The Atlantic — Syria has been convulsed by civil war since climate change came to Syria with a vengeance. Drought devastated the country from 2006 to 2011. Rainfall in most of the country fell below eight inches (20 cm) a year, the absolute minimum needed to sustain un-irrigated farming. Desperate for water, farmers began to tap aquifers with tens of thousands of new well. But, as they did, the water table quickly dropped to a level below which their pumps could lift it.

In some areas, all agriculture ceased. In others crop failures reached 75%. …Hundreds of thousands of Syria’s farmers gave up, abandoned their farms and fled to the cities and towns in search of almost non-existent jobs and severely short food supplies.

The domestic Syrian refugees immediately found that they had to compete not only with one another for scarce food, water and jobs, but also with the already existing foreign refugee population. Syria already was a refuge for quarter of a million Palestinians and about a hundred thousand people who had fled the war and occupation of Iraq. Formerly prosperous farmers were lucky to get jobs as hawkers or street sweepers. And in the desperation of the times, hostilities erupted among groups that were competing just to survive.

This is a foretaste of what’s coming soon to other less-than-stable parts of the world. But it’s not limited to those people. Australia is already reeling from the consequences of prolonged heat and drought. It’s just a matter of time before critical portions of the US and EU agricultural bases follow suit.

On the question before Congress, symbolic strikes against the Syrian government for the use of checmical weapons against unarmed civilians, I’m conflicted. On the one had it would be nice to see Assad pay, on the other it’s far from clear if a limited strike would do any good at all, outside of killing a few or many low level Syrians. The bottom line for anyone caught up in the cross fire, death is death. Doesn’t matter how or why.

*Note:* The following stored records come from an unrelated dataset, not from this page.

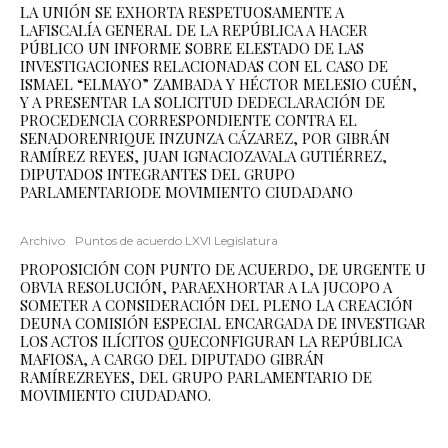
LA UNIÓN SE EXHORTA RESPETUOSAMENTE A
LAFISCALÍA GENERAL DE LA REPÚBLICA A HACER
PÚBLICO UN INFORME SOBRE ELESTADO DE LAS
INVESTIGACIONES RELACIONADAS CON EL CASO DE
ISMAEL “ELMAYO” ZAMBADA Y HÉCTOR MELESIO CUÉN,
Y A PRESENTAR LA SOLICITUD DEDECLARACIÓN DE
PROCEDENCIA CORRESPONDIENTE CONTRA EL
SENADORENRIQUE INZUNZA CÁZAREZ, POR GIBRÁN
RAMÍREZ REYES, JUAN IGNACIOZAVALA GUTIÉRREZ,
DIPUTADOS INTEGRANTES DEL GRUPO
PARLAMENTARIODE MOVIMIENTO CIUDADANO
Archivo
Puntos de acuerdo LXVI Legislatura
PROPOSICIÓN CON PUNTO DE ACUERDO, DE URGENTE U
OBVIA RESOLUCIÓN, PARAEXHORTAR A LA JUCOPO A
SOMETER A CONSIDERACIÓN DEL PLENO LA CREACIÓN
DEUNA COMISIÓN ESPECIAL ENCARGADA DE INVESTIGAR
LOS ACTOS ILÍCITOS QUECONFIGURAN LA REPÚBLICA
MAFIOSA, A CARGO DEL DIPUTADO GIBRÁN
RAMÍREZREYES, DEL GRUPO PARLAMENTARIO DE
MOVIMIENTO CIUDADANO.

Dropping GPS bombs that blow people to bloody bits is somehow “OK,” but dropping chemical weapons that kill the same people is against the “law”. I can’t help but notice this means death dealt out by expensive traditional armies and air forces in established nations, like the US, are allowed, whereas weapons that give less well equipped combatants similar ability to deal out death and misery are deemed to be against vague, shadowy rules; rules that are coincidentally created and soon-to-be enforced by those with the largest, most capable conventional forces.

 

 

 

Comments

  1. says

    This is really interesting. I had not heard of this as a source of the conflict in Syria. I had previously heard that the genocide in Sudan was a result of climate change. Truly frightening the seeds we are sowing with our abuse of fossil fuels.

  2. magistramarla says

    The drought picture and the farmers desperately drilling more and deeper wells reminds me of what we’re seeing here in South Texas.
    Scary stuff.

  3. StevoR : Free West Papua, free Tibet, let the Chagossians return! says

    ^ Yes to both the above comments. Interesting scary and something, a whole other factor and dimension to this dreadful conflcit that, we (well *I* anyhow) haven’t heard about before. Thanks for this DarkSyde.

    On the question of whether or not to militarily strike Syria and Assad I think this blog post by Jim Wright

    http://www.stonekettle.com/2013/08/red-lines.html

    on the ‘Stonekettle Station’ blog sums it up best. I don’t know what the right thing to do is – its an absolute awful mess with no really good options and horrid consequences whatever anyone does or doesn’t do. I think Obama is wise to seek congressional approval and we’d be wise to learn a lot more about what the actual facts here are and think very hard about what we want to see happen or least want to see happen first before acting or deliberately not acting.